- [What needs to be done]: Could you retype all of the records exactly, leaving out every picture?

- [Task input]:

++++++

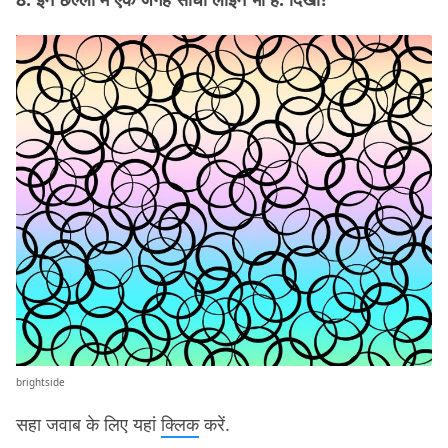
brightside
सहा जवाब के लिए यहां
क्लिक
करें.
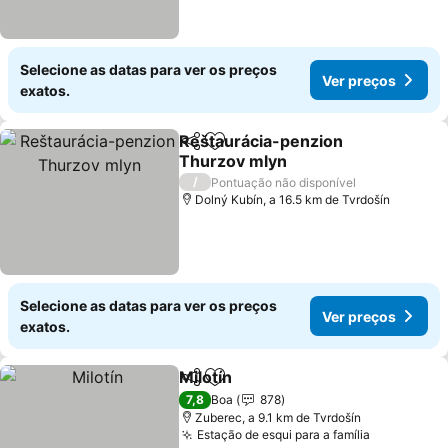
Selecione as datas para ver os preços
Ver preços
exatos.
Reštaurácia-penzion
Partilhar
Adicionar aos favoritos
Thurzov mlyn
/
Pontuação não disponível
Dolný Kubín, a 16.5 km de Tvrdošín
Selecione as datas para ver os preços
Ver preços
exatos.
Milotín
Partilhar
Adicionar aos favoritos
7,8
Boa
878
Zuberec, a 9.1 km de Tvrdošín
Estação de esqui para a família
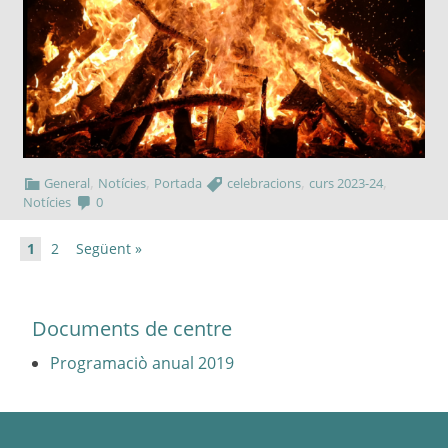
,
,
,
,
General
Notícies
Portada
celebracions
curs 2023-24
Notícies
0
1
2
Següent »
Documents de centre
Programaciò anual 2019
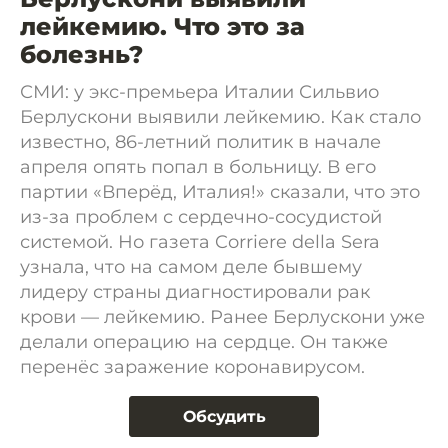
лейкемию. Что это за
болезнь?
СМИ: у экс-премьера Италии Сильвио
Берлускони выявили лейкемию. Как стало
известно, 86-летний политик в начале
апреля опять попал в больницу. В его
партии «Вперёд, Италия!» сказали, что это
из-за проблем с сердечно-сосудистой
системой. Но газета Corriere della Sera
узнала, что на самом деле бывшему
лидеру страны диагностировали рак
крови — лейкемию. Ранее Берлускони уже
делали операцию на сердце. Он также
перенёс заражение коронавирусом.
Обсудить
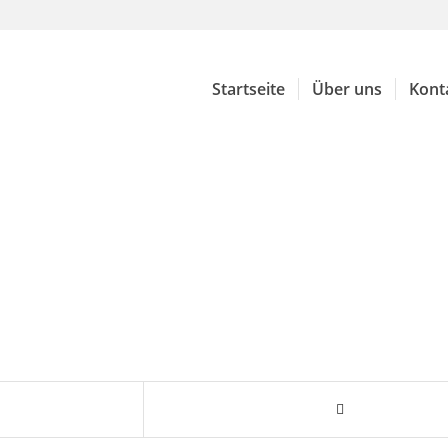
Startseite
Über uns
Kont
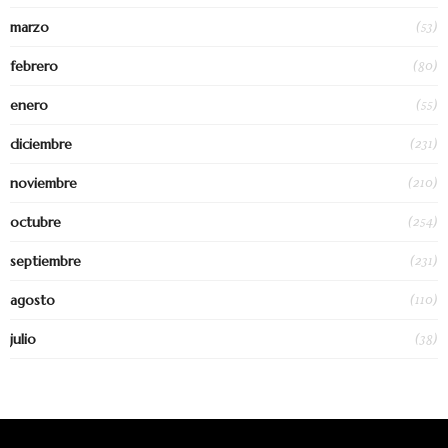
(53)
marzo
(80)
febrero
(55)
enero
(231)
diciembre
(210)
noviembre
(254)
octubre
(231)
septiembre
(110)
agosto
(38)
julio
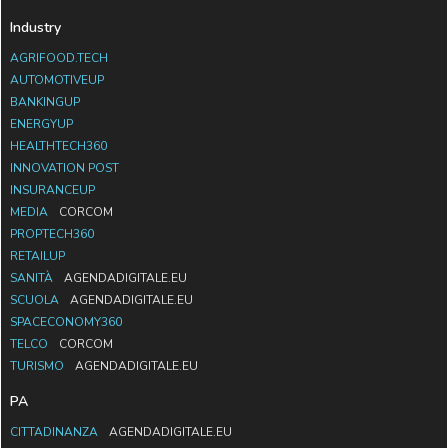
Industry
AGRIFOOD.TECH
AUTOMOTIVEUP
BANKINGUP
ENERGYUP
HEALTHTECH360
INNOVATION POST
INSURANCEUP
MEDIA
CORCOM
PROPTECH360
RETAILUP
SANITÀ
AGENDADIGITALE.EU
SCUOLA
AGENDADIGITALE.EU
SPACECONOMY360
TELCO
CORCOM
TURISMO
AGENDADIGITALE.EU
PA
CITTADINANZA
AGENDADIGITALE.EU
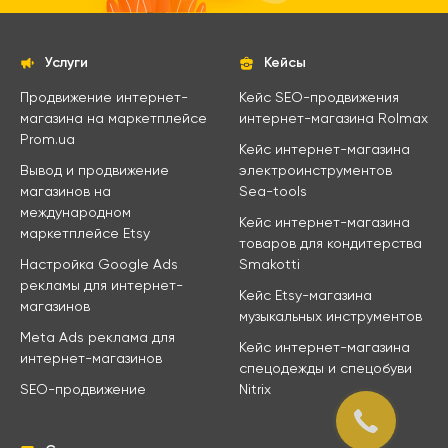
Услуги
Кейсы
Продвижение интернет-
Кейс SEO-продвижения
магазина на маркетплейсе
интернет-магазина Rolmax
Prom.ua
Кейс интернет-магазина
Вывод и продвижение
электроинструментов
магазинов на
Sea-tools
международном
Кейс интернет-магазина
маркетплейсе Etsy
товаров для кондитерства
Настройка Google Ads
Smakotti
рекламы для интернет-
Кейс Etsy-магазина
магазинов
музыкальных инструментов
Meta Ads реклама для
Кейс интернет-магазина
интернет-магазинов
спецодежды и спецобуви
SEO-продвижение
Nitrix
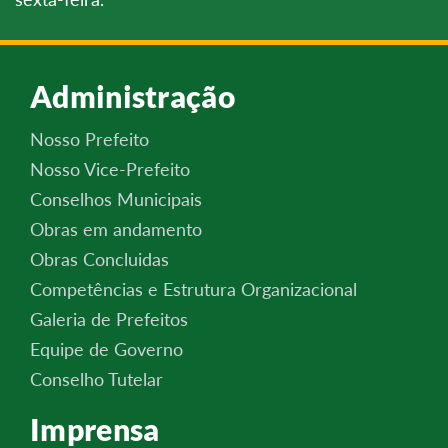
Administração
Nosso Prefeito
Nosso Vice-Prefeito
Conselhos Municipais
Obras em andamento
Obras Concluidas
Competências e Estrutura Organizacional
Galeria de Prefeitos
Equipe de Governo
Conselho Tutelar
Imprensa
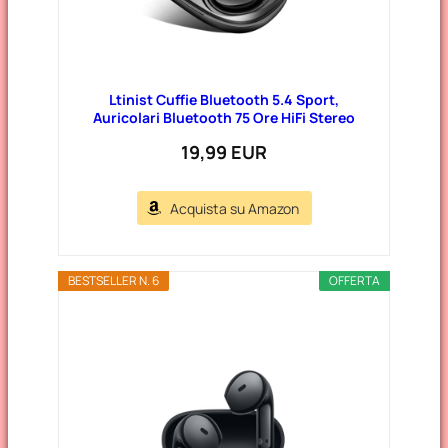
Ltinist Cuffie Bluetooth 5.4 Sport,
Auricolari Bluetooth 75 Ore HiFi Stereo
19,99 EUR
Acquista su Amazon
BESTSELLER N. 6
OFFERTA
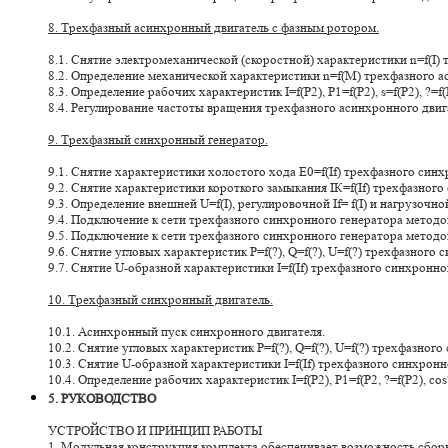
8. Трехфазный асинхронный двигатель с фазным ротором.
8.1. Снятие электромеханической (скоростной) характеристики n=f(I)
8.2. Определение механической характеристики n=f(M) трехфазного а
8.3. Определение рабочих характеристик I=f(P2), P1=f(P2), s=f(P2), ?=
8.4. Регулирование частоты вращения трехфазного асинхронного двиг
9. Трехфазный синхронный генератор.
9.1. Снятие характеристики холостого хода E0=f(If) трехфазного синх
9.2. Снятие характеристики короткого замыкания IК=f(If) трехфазного
9.3. Определение внешней U=f(I), регулировочной If= f(I) и нагрузочн
9.4. Подключение к сети трехфазного синхронного генератора метод
9.5. Подключение к сети трехфазного синхронного генератора метод
9.6. Снятие угловых характеристик P=f(?), Q=f(?), U=f(?) трехфазного
9.7. Снятие U-образной характеристики I=f(If) трехфазного синхронно
10. Трехфазный синхронный двигатель.
10.1. Асинхронный пуск синхронного двигателя.
10.2. Снятие угловых характеристик P=f(?), Q=f(?), U=f(?) трехфазного
10.3. Снятие U-образной характеристики I=f(If) трехфазного синхронн
10.4. Определение рабочих характеристик I=f(P2), P1=f(P2, ?=f(P2), co
5. РУКОВОДСТВО
УСТРОЙСТВО И ПРИНЦИП РАБОТЫ
1. Модульная конструкция комплекта обеспечивает возможность сбор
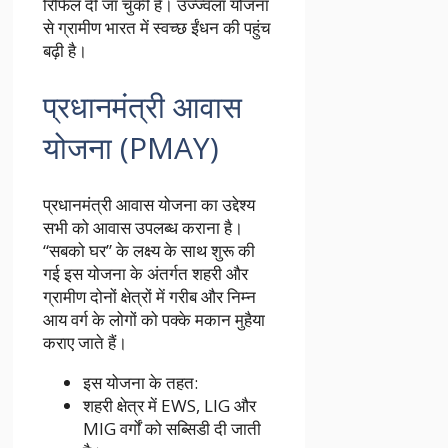
रिफिल दी जा चुकी है। उज्ज्वला योजना
से ग्रामीण भारत में स्वच्छ ईंधन की पहुंच
बढ़ी है।
प्रधानमंत्री आवास
योजना (PMAY)
प्रधानमंत्री आवास योजना का उद्देश्य
सभी को आवास उपलब्ध कराना है।
“सबको घर” के लक्ष्य के साथ शुरू की
गई इस योजना के अंतर्गत शहरी और
ग्रामीण दोनों क्षेत्रों में गरीब और निम्न
आय वर्ग के लोगों को पक्के मकान मुहैया
कराए जाते हैं।
इस योजना के तहत:
शहरी क्षेत्र में EWS, LIG और
MIG वर्गों को सब्सिडी दी जाती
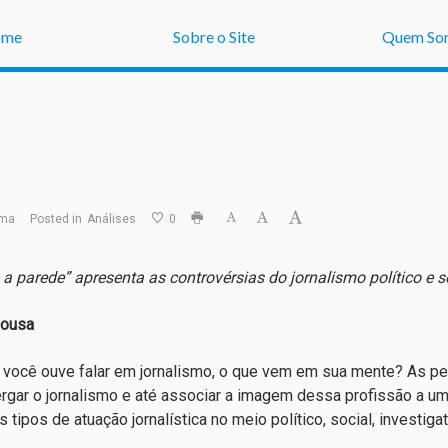
ome
Sobre o Site
Quem So
ima
Posted in
Análises
0
 a parede” apresenta as controvérsias do jornalismo político e s
Sousa
você ouve falar em jornalismo, o que vem em sua mente? As p
rgar o jornalismo e até associar a imagem dessa profissão a um 
 tipos de atuação jornalística no meio político, social, investigati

++++++

- [Task solution]:
brightside
सहा जवाब के लिए यहां
क्लिक
करें.
Selecione as datas para ver os preços
Ver preços
exatos.
Reštaurácia-penzion
Partilhar
Adicionar aos favoritos
Thurzov mlyn
/
Pontuação não disponível
Dolný Kubín, a 16.5 km de Tvrdošín
Selecione as datas para ver os preços
Ver preços
exatos.
Milotín
Partilhar
Adicionar aos favoritos
7,8
Boa
878
Zuberec, a 9.1 km de Tvrdošín
Estação de esqui para a família
,
,
,
,
General
Notícies
Portada
celebracions
curs 2023-24
Notícies
0
1
2
Següent »
Documents de centre
Programaciò anual 2019
лейкемию. Что это за
болезнь?
СМИ: у экс-премьера Италии Сильвио
Берлускони выявили лейкемию. Как стало
известно, 86-летний политик в начале
апреля опять попал в больницу. В его
партии «Вперёд, Италия!» сказали, что это
из-за проблем с сердечно-сосудистой
системой. Но газета Corriere della Sera
узнала, что на самом деле бывшему
лидеру страны диагностировали рак
крови — лейкемию. Ранее Берлускони уже
делали операцию на сердце. Он также
перенёс заражение коронавирусом.
Обсудить
Startseite
Über uns
Kont
(53)
marzo
(80)
febrero
(55)
enero
(231)
diciembre
(210)
noviembre
(254)
octubre
(231)
septiembre
(110)
agosto
(38)
julio
Industry
AGRIFOOD.TECH
AUTOMOTIVEUP
BANKINGUP
ENERGYUP
HEALTHTECH360
INNOVATION POST
INSURANCEUP
MEDIA
CORCOM
PROPTECH360
RETAILUP
SANITÀ
AGENDADIGITALE.EU
SCUOLA
AGENDADIGITALE.EU
SPACECONOMY360
TELCO
CORCOM
TURISMO
AGENDADIGITALE.EU
PA
CITTADINANZA
AGENDADIGITALE.EU
Услуги
Кейсы
Продвижение интернет-
Кейс SEO-продвижения
магазина на маркетплейсе
интернет-магазина Rolmax
Prom.ua
Кейс интернет-магазина
Вывод и продвижение
электроинструментов
магазинов на
Sea-tools
международном
Кейс интернет-магазина
маркетплейсе Etsy
товаров для кондитерства
Настройка Google Ads
Smakotti
рекламы для интернет-
Кейс Etsy-магазина
магазинов
музыкальных инструментов
Meta Ads реклама для
Кейс интернет-магазина
интернет-магазинов
спецодежды и спецобуви
SEO-продвижение
Nitrix
Administração
Nosso Prefeito
Nosso Vice-Prefeito
Conselhos Municipais
Obras em andamento
Obras Concluidas
Competências e Estrutura Organizacional
Galeria de Prefeitos
Equipe de Governo
Conselho Tutelar
Imprensa
Ltinist Cuffie Bluetooth 5.4 Sport,
Auricolari Bluetooth 75 Ore HiFi Stereo
19,99 EUR
Acquista su Amazon
BESTSELLER N. 6
OFFERTA
8. Трехфазный асинхронный двигатель с фазным ротором.
8.1. Снятие электромеханической (скоростной) характеристики n=f(I)
8.2. Определение механической характеристики n=f(M) трехфазного а
8.3. Определение рабочих характеристик I=f(P2), P1=f(P2), s=f(P2), ?=
8.4. Регулирование частоты вращения трехфазного асинхронного двиг
9. Трехфазный синхронный генератор.
9.1. Снятие характеристики холостого хода E0=f(If) трехфазного синх
9.2. Снятие характеристики короткого замыкания IК=f(If) трехфазного
9.3. Определение внешней U=f(I), регулировочной If= f(I) и нагрузочн
9.4. Подключение к сети трехфазного синхронного генератора метод
9.5. Подключение к сети трехфазного синхронного генератора метод
9.6. Снятие угловых характеристик P=f(?), Q=f(?), U=f(?) трехфазного
9.7. Снятие U-образной характеристики I=f(If) трехфазного синхронно
10. Трехфазный синхронный двигатель.
10.1. Асинхронный пуск синхронного двигателя.
10.2. Снятие угловых характеристик P=f(?), Q=f(?), U=f(?) трехфазного
10.3. Снятие U-образной характеристики I=f(If) трехфазного синхронн
10.4. Определение рабочих характеристик I=f(P2), P1=f(P2, ?=f(P2), co
5. РУКОВОДСТВО
УСТРОЙСТВО И ПРИНЦИП РАБОТЫ
1. Модульная конструкция комплекта обеспечивает возможность сбор
रिफिल दी जा चुकी है। उज्ज्वला योजना
से ग्रामीण भारत में स्वच्छ ईंधन की पहुंच
बढ़ी है।
प्रधानमंत्री आवास
योजना (PMAY)
प्रधानमंत्री आवास योजना का उद्देश्य
सभी को आवास उपलब्ध कराना है।
“सबको घर” के लक्ष्य के साथ शुरू की
गई इस योजना के अंतर्गत शहरी और
ग्रामीण दोनों क्षेत्रों में गरीब और निम्न
आय वर्ग के लोगों को पक्के मकान मुहैया
कराए जाते हैं।
इस योजना के तहत:
शहरी क्षेत्र में EWS, LIG और
MIG वर्गों को सब्सिडी दी जाती
ome
Sobre o Site
Quem So
ima
Posted in
Análises
0
 a parede” apresenta as controvérsias do jornalismo político e s
Sousa
você ouve falar em jornalismo, o que vem em sua mente? As p
rgar o jornalismo e até associar a imagem dessa profissão a um 
 tipos de atuação jornalística no meio político, social, investigati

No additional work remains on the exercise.